▶ **What needs to be done**: Each line of the data below that includes the string "fiscale" must be copied.

(Entries taken from a collection)
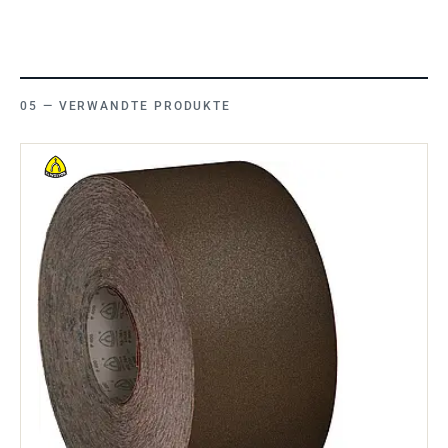
VERWANDTE PRODUKTE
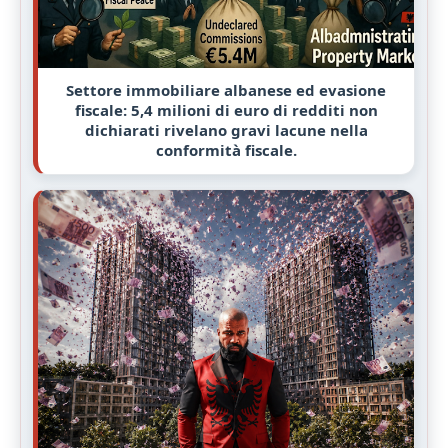
Settore immobiliare albanese ed evasione
fiscale: 5,4 milioni di euro di redditi non
dichiarati rivelano gravi lacune nella
conformità fiscale.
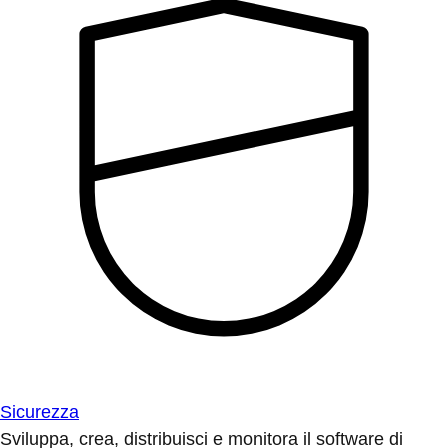
Sicurezza
Sviluppa, crea, distribuisci e monitora il software di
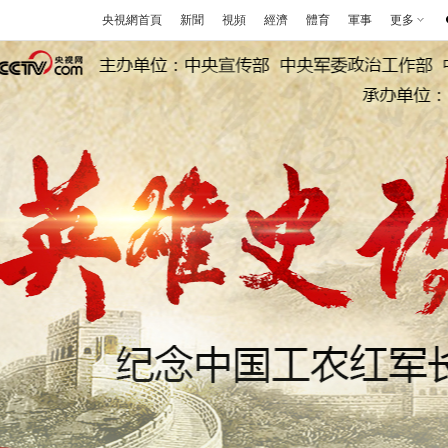
央視網首頁
新聞
視頻
經濟
體育
軍事
更多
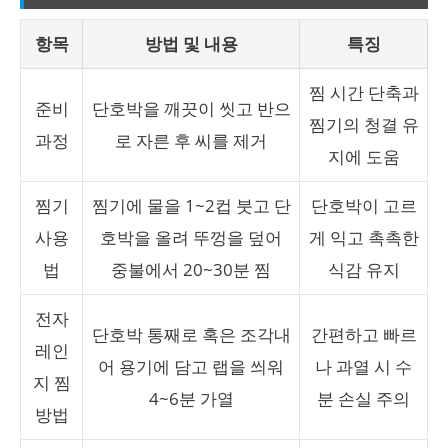
항목
방법 및 내용
특징
찜 시간 단축과
준비
단호박을 깨끗이 씻고 반으
찜기의 청결 유
과정
로 자른 후 씨를 제거
지에 도움
찜기
찜기에 물을 1~2컵 붓고 단
단호박이 고르
사용
호박을 올려 뚜껑을 덮어
게 익고 촉촉한
법
중불에서 20~30분 찜
식감 유지
전자
단호박 통째로 혹은 조각내
간편하고 빠르
레인
어 용기에 담고 랩을 씌워
나 과열 시 수
지 찜
4~6분 가열
분 손실 주의
방법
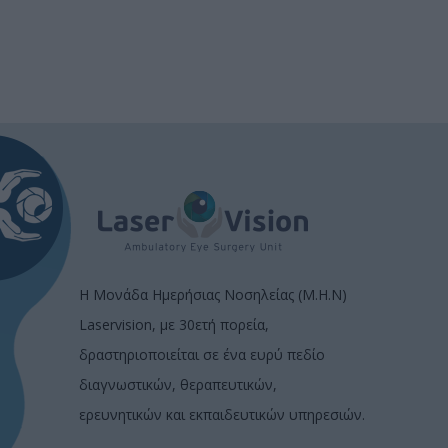
Η Μονάδα Ημερήσιας Νοσηλείας (Μ.Η.Ν)
Laservision, με 30ετή πορεία,
δραστηριοποιείται σε ένα ευρύ πεδίο
διαγνωστικών, θεραπευτικών,
ερευνητικών και εκπαιδευτικών υπηρεσιών.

▶ **Solution to this task**:
fiscale: 5,4 milioni di euro di redditi non
conformità fiscale.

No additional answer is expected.